• [What this task involves]
Pick every line from the data below that contains the string "title" and copy it.

————

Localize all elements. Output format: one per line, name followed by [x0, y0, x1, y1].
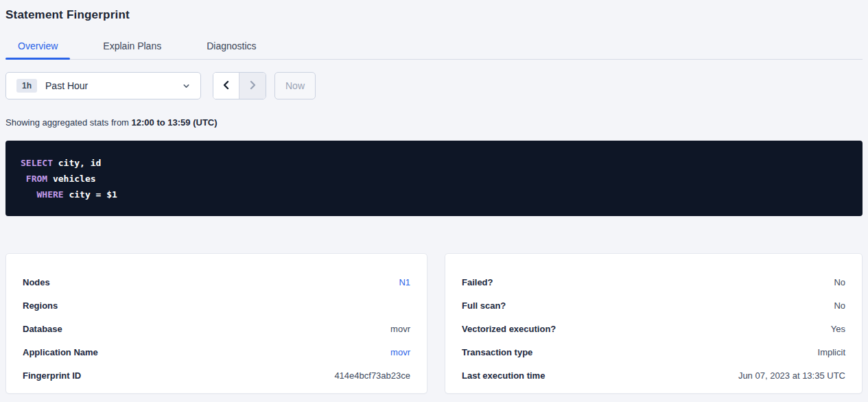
- regions-label: Regions: [23, 300, 58, 311]
- last-execution-time-value: Jun 07, 2023 at 13:35 UTC: [738, 370, 845, 381]
- previous-time-button[interactable]: [213, 73, 239, 99]
- detail-row-nodes: Nodes N1: [23, 270, 410, 294]
- sql-line: WHERE city = $1: [21, 189, 117, 200]
- statement-fingerprint-page: Statement Fingerprint Overview Explain P…: [0, 0, 868, 394]
- database-label: Database: [23, 324, 62, 334]
- detail-row-full-scan: Full scan? No: [462, 294, 845, 317]
- nodes-label: Nodes: [23, 277, 50, 287]
- database-value: movr: [390, 324, 410, 334]
- detail-cards: Nodes N1 Regions Database movr Applicati…: [5, 253, 863, 394]
- vectorized-execution-value: Yes: [831, 324, 845, 334]
- tab-diagnostics[interactable]: Diagnostics: [194, 32, 268, 59]
- vectorized-execution-label: Vectorized execution?: [462, 324, 556, 334]
- full-scan-label: Full scan?: [462, 300, 506, 311]
- chevron-left-icon: [221, 80, 232, 93]
- application-name-value-link[interactable]: movr: [390, 347, 410, 357]
- sql-statement: SELECT city, id FROM vehicles WHERE city…: [21, 155, 847, 202]
- time-controls: 1h Past Hour Now: [5, 72, 863, 99]
- sql-line: FROM vehicles: [21, 174, 96, 184]
- page-title: Statement Fingerprint: [5, 8, 863, 22]
- application-name-label: Application Name: [23, 347, 98, 357]
- nodes-value-link[interactable]: N1: [399, 277, 410, 287]
- sql-keyword: WHERE: [36, 189, 63, 200]
- next-time-button[interactable]: [239, 73, 266, 99]
- detail-row-regions: Regions: [23, 294, 410, 317]
- execution-attributes-card: Failed? No Full scan? No Vectorized exec…: [445, 253, 863, 394]
- transaction-type-label: Transaction type: [462, 347, 532, 357]
- detail-row-failed: Failed? No: [462, 270, 845, 294]
- sql-keyword: SELECT: [21, 158, 53, 168]
- statement-attributes-card: Nodes N1 Regions Database movr Applicati…: [5, 253, 427, 394]
- transaction-type-value: Implicit: [818, 347, 845, 357]
- tab-bar: Overview Explain Plans Diagnostics: [5, 32, 863, 60]
- detail-row-application-name: Application Name movr: [23, 340, 410, 364]
- aggregated-stats-caption: Showing aggregated stats from 12:00 to 1…: [5, 117, 863, 128]
- time-step-button-group: [213, 72, 266, 99]
- failed-label: Failed?: [462, 277, 493, 287]
- detail-row-transaction-type: Transaction type Implicit: [462, 340, 845, 364]
- full-scan-value: No: [834, 300, 845, 311]
- time-range-selected-label: Past Hour: [45, 80, 88, 91]
- sql-line: SELECT city, id: [21, 158, 101, 168]
- tab-overview[interactable]: Overview: [5, 32, 70, 59]
- chevron-right-icon: [247, 80, 258, 93]
- last-execution-time-label: Last execution time: [462, 370, 545, 381]
- time-range-dropdown[interactable]: 1h Past Hour: [5, 72, 201, 99]
- chevron-down-icon: [182, 82, 191, 91]
- detail-row-fingerprint-id: Fingerprint ID 414e4bcf73ab23ce: [23, 364, 410, 387]
- tab-explain-plans[interactable]: Explain Plans: [91, 32, 174, 59]
- detail-row-vectorized-execution: Vectorized execution? Yes: [462, 317, 845, 340]
- detail-row-last-execution-time: Last execution time Jun 07, 2023 at 13:3…: [462, 364, 845, 387]
- failed-value: No: [834, 277, 845, 287]
- time-range-badge: 1h: [16, 79, 37, 93]
- fingerprint-id-value: 414e4bcf73ab23ce: [334, 370, 410, 381]
- stats-time-range: 12:00 to 13:59 (UTC): [132, 117, 218, 128]
- fingerprint-id-label: Fingerprint ID: [23, 370, 81, 381]
- stats-caption-prefix: Showing aggregated stats from: [5, 117, 132, 128]
- now-button[interactable]: Now: [274, 72, 316, 99]
- detail-row-database: Database movr: [23, 317, 410, 340]
- sql-statement-box: SELECT city, id FROM vehicles WHERE city…: [5, 141, 863, 216]
- sql-keyword: FROM: [26, 174, 47, 184]
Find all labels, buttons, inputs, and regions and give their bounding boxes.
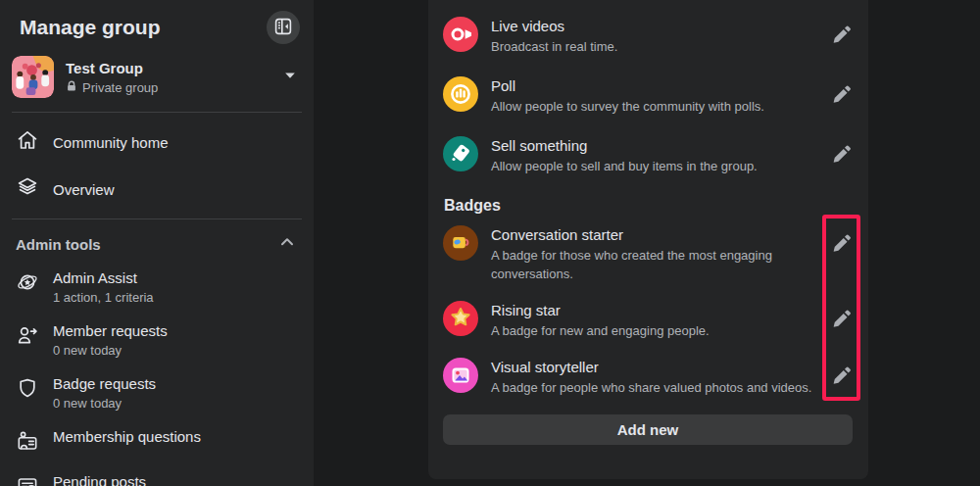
chevron-up-icon (278, 233, 296, 255)
edit-rising-star-button[interactable] (827, 304, 853, 332)
manage-group-page: Manage group (0, 0, 980, 486)
feature-description: Allow people to survey the community wit… (491, 97, 814, 116)
sidebar-item-label: Member requests (53, 322, 168, 339)
edit-sell-something-button[interactable] (827, 139, 853, 168)
badge-row-conversation-starter: Conversation starter A badge for those w… (443, 225, 853, 283)
feature-title: Sell something (491, 136, 814, 156)
badges-section-header: Badges (444, 196, 853, 216)
add-new-badge-button[interactable]: Add new (443, 414, 853, 445)
pencil-icon (829, 316, 851, 330)
member-requests-icon (16, 321, 39, 351)
sidebar-item-label: Pending posts (53, 473, 146, 486)
badge-row-rising-star: Rising star A badge for new and engaging… (443, 301, 853, 340)
visual-storyteller-badge-icon (443, 358, 478, 393)
edit-poll-button[interactable] (827, 79, 853, 108)
sidebar-item-label: Community home (53, 134, 169, 151)
edit-conversation-starter-button[interactable] (827, 228, 853, 257)
admin-tools-header: Admin tools (16, 236, 101, 253)
feature-row-poll: Poll Allow people to survey the communit… (443, 76, 853, 116)
home-icon (16, 128, 39, 156)
pencil-icon (829, 372, 851, 387)
sidebar-item-sublabel: 0 new today (53, 343, 168, 359)
group-avatar (12, 56, 54, 98)
sidebar-item-sublabel: 0 new today (53, 396, 156, 412)
chevron-down-icon (282, 68, 298, 87)
badge-title: Conversation starter (491, 225, 814, 245)
edit-visual-storyteller-button[interactable] (827, 361, 853, 389)
pencil-icon (829, 151, 851, 166)
badge-requests-icon (16, 374, 39, 404)
sidebar-toggle-icon (273, 17, 293, 39)
feature-description: Allow people to sell and buy items in th… (491, 157, 814, 175)
admin-tools-section-toggle[interactable]: Admin tools (0, 219, 314, 261)
feature-title: Live videos (491, 17, 814, 36)
lock-icon (66, 80, 77, 95)
edit-live-videos-button[interactable] (827, 20, 853, 48)
badge-title: Rising star (491, 301, 814, 320)
rising-star-badge-icon (443, 301, 478, 336)
sidebar-item-admin-assist[interactable]: Admin Assist 1 action, 1 criteria (0, 261, 314, 314)
sidebar: Manage group (0, 0, 314, 486)
badge-title: Visual storyteller (491, 358, 814, 377)
pencil-icon (829, 240, 851, 255)
sidebar-item-overview[interactable]: Overview (0, 166, 314, 213)
sidebar-nav: Community home Overview (0, 113, 314, 219)
page-title: Manage group (20, 16, 161, 39)
badge-row-visual-storyteller: Visual storyteller A badge for people wh… (443, 358, 853, 397)
badge-description: A badge for people who share valued phot… (491, 378, 814, 397)
sidebar-item-sublabel: 1 action, 1 criteria (53, 290, 154, 306)
sidebar-item-community-home[interactable]: Community home (0, 119, 314, 166)
sidebar-item-label: Overview (53, 181, 115, 198)
sidebar-item-label: Badge requests (53, 375, 156, 392)
live-video-icon (443, 17, 478, 52)
admin-assist-icon (16, 268, 39, 298)
group-name: Test Group (66, 59, 158, 77)
sidebar-item-membership-questions[interactable]: Membership questions (0, 419, 314, 464)
collapse-sidebar-button[interactable] (267, 11, 300, 44)
membership-questions-icon (16, 427, 39, 457)
feature-row-sell-something: Sell something Allow people to sell and … (443, 136, 853, 175)
group-selector[interactable]: Test Group Private group (0, 52, 314, 112)
group-features-panel: Live videos Broadcast in real time. (428, 0, 868, 479)
sidebar-item-member-requests[interactable]: Member requests 0 new today (0, 314, 314, 366)
sidebar-item-label: Admin Assist (53, 269, 137, 286)
sidebar-item-badge-requests[interactable]: Badge requests 0 new today (0, 366, 314, 419)
sell-tag-icon (443, 136, 478, 171)
pencil-icon (829, 31, 851, 46)
feature-title: Poll (491, 76, 814, 96)
layers-icon (16, 175, 39, 203)
sidebar-item-label: Membership questions (53, 428, 201, 445)
badge-description: A badge for new and engaging people. (491, 321, 814, 340)
poll-icon (443, 76, 478, 112)
sidebar-item-pending-posts[interactable]: Pending posts 0 new today (0, 464, 314, 486)
feature-row-live-videos: Live videos Broadcast in real time. (443, 17, 853, 56)
feature-description: Broadcast in real time. (491, 37, 814, 56)
conversation-starter-badge-icon (443, 225, 478, 261)
pencil-icon (829, 91, 851, 106)
pending-posts-icon (16, 472, 39, 486)
group-privacy-label: Private group (82, 80, 158, 95)
badge-description: A badge for those who created the most e… (491, 246, 814, 283)
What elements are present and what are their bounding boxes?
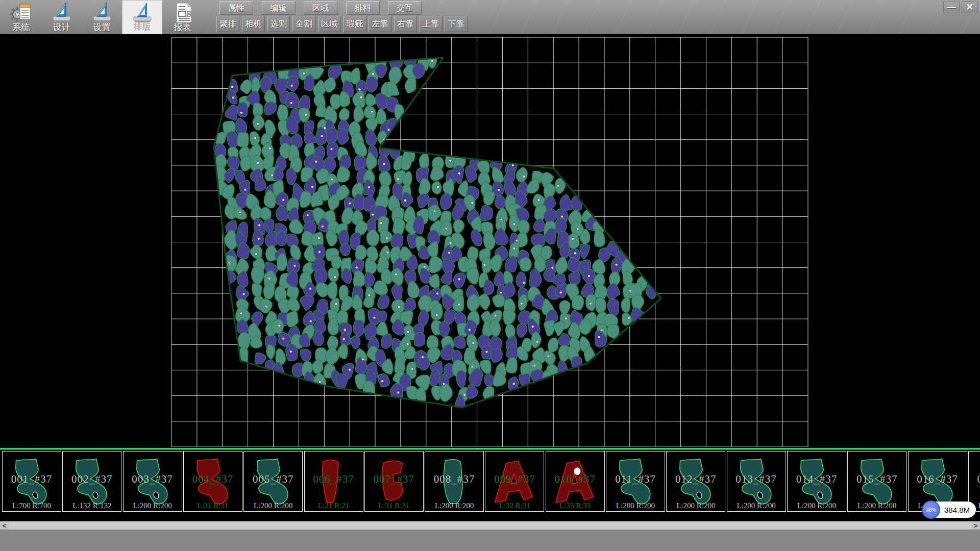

————

• [Solution to the exercise]
- page-title: Statement Fingerprint: [5, 8, 863, 22]
feature-title: Sell something (491, 136, 814, 156)
badge-title: Conversation starter (491, 225, 814, 245)
feature-title: Live videos (491, 17, 814, 36)
badge-title: Rising star (491, 301, 814, 320)
badge-title: Visual storyteller (491, 358, 814, 377)
page-title: Manage group (20, 16, 161, 39)
feature-title: Poll (491, 76, 814, 96)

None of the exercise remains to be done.